* _SOURCE MATERIAL_:
━━━━━━━━━━
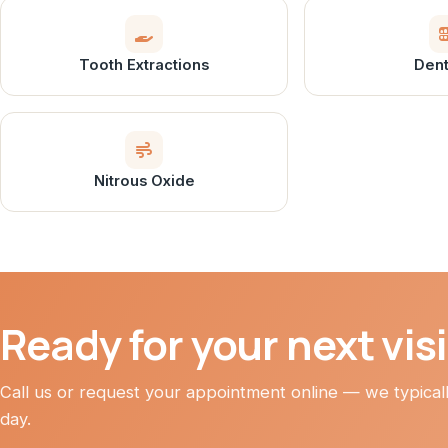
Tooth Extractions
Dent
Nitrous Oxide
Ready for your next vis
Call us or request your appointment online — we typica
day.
━━━━━━━━━━
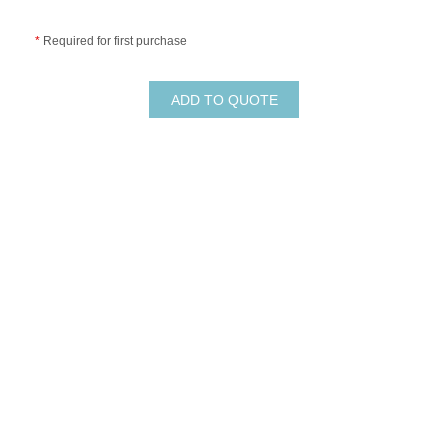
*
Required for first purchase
━━━━━━━━━━
* _PROBLEM DESCRIPTION_: Find every line in the listing that holds the string "your", then say how many there are as a bare number.

* _PROBLEM SOLUTION_: 2